Ossetia News is a news agency that specializes on publishing political, social, and sports news with a focus on North Ossetia; according to Mazayev, the agency publishes mostly on social media. Mazayev said that the outlet has previously wrote about Bitarov only once, when reporting the news about the actual fight between him and the son of the LDPR leader.

Shortly after the image was posted, Mazayev received a WhatsApp message from Bitarov’s assistant, telling him to expect a call from her boss, according to Mazayev and news reports. Mazayev said that he told the assistant that all his phone conversations were recorded and asked her to let Bitarov know that.

At 6:25 p.m., Mazayev received a call from a man who introduced himself as “Zelim Bitarov,” who complained about the Instagram post, cursed at Mazayev, and threatened him, his family, and his colleagues, according to those reports, Mazayev, and a recording of the phone call, which CPJ reviewed.

Bitarov said that, if the post was not deleted immediately, he would “cut all your heads the fuck off” in reference to Mazayev and his colleagues, burn Mazayev “along with his house and family,” and cut off Mazayev’s ears. 

Later that evening, a man who introduced himself as Ruslan, the head of security for a brewery that Bitarov runs, called Mazayev, asked him to delete the recording of the phone call, and, in response to Mazayev’s request that Bitarov apologize, suggested that it was the journalist who had to apologize to Bitarov, Mazayev told CPJ.

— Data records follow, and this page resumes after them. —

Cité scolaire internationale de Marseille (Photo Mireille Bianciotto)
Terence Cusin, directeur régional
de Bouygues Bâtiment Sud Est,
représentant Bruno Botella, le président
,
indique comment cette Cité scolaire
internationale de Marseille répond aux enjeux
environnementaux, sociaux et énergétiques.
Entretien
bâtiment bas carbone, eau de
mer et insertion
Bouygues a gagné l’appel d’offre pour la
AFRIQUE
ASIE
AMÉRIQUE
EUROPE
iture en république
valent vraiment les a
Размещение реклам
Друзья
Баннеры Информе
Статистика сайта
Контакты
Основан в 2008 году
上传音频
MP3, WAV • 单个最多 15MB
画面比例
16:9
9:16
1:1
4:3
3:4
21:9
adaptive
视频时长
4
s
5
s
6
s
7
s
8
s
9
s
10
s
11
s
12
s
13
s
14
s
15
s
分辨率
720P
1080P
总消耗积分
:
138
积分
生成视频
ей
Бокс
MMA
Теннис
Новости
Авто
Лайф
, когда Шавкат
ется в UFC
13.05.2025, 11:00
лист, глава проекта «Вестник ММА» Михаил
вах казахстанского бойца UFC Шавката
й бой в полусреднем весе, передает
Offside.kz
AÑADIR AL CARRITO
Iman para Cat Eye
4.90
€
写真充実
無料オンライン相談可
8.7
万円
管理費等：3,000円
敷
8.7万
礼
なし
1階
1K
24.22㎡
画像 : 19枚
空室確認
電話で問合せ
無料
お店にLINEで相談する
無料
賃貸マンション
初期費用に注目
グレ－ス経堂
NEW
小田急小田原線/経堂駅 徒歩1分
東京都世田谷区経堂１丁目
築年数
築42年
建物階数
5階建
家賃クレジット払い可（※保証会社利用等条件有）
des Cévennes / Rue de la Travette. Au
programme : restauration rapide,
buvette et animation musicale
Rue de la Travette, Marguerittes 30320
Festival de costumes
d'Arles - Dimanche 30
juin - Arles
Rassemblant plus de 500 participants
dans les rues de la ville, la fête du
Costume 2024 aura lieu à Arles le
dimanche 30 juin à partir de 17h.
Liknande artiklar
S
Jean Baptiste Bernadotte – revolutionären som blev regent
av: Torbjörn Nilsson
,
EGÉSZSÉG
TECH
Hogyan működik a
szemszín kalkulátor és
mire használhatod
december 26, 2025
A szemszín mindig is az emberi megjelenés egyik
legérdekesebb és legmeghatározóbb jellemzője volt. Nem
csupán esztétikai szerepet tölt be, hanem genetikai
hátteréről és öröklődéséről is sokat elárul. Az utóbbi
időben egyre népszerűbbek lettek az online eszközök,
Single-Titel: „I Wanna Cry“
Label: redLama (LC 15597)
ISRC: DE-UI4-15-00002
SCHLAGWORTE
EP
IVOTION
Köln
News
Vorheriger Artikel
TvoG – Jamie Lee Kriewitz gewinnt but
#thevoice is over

On April 15, Mazayev met with Ruslan, and Mazayev played a copy of the recording, after which Ruslan apologized on Bitarov’s behalf but said that it would take time to get an apology from Bitarov himself, Mazayev told CPJ.

Mazayev said that shortly after that meeting, he received a call from a man who did not introduce himself and told him to stop looking for trouble if he wanted to live peacefully in North Ossetia. The journalist told CPJ that he then received multiple calls from unknown numbers, but did not answer them.

Mazayev’s colleagues and friends told him on April 15 that some people were looking for him and his contact information, he told CPJ. He said he fled North Ossetia on the evening of April 16.

On April 24, Mazayev returned to North Ossetia, and on April 26 he filed a complaint and testified about the incident at the Investigative Committee of North Ossetia-Alania, he said, saying that authorities are investigating the case.

When CPJ called Ruslan today for comment, he declined to give his last name and said that he was only aware of a dispute between Bitarov and Mazayev because he saw it “on the internet,” and called Mazayev to see if it was true. Ruslan did not answer CPJ’s questions about whether Bitarov had threatened the journalist, and said that the story was “over-inflated.”

CPJ emailed the Investigative Committee for North Ossetia-Alania and repeatedly called Eduard Gusov, a committee spokesperson, for comment, but did not receive any responses.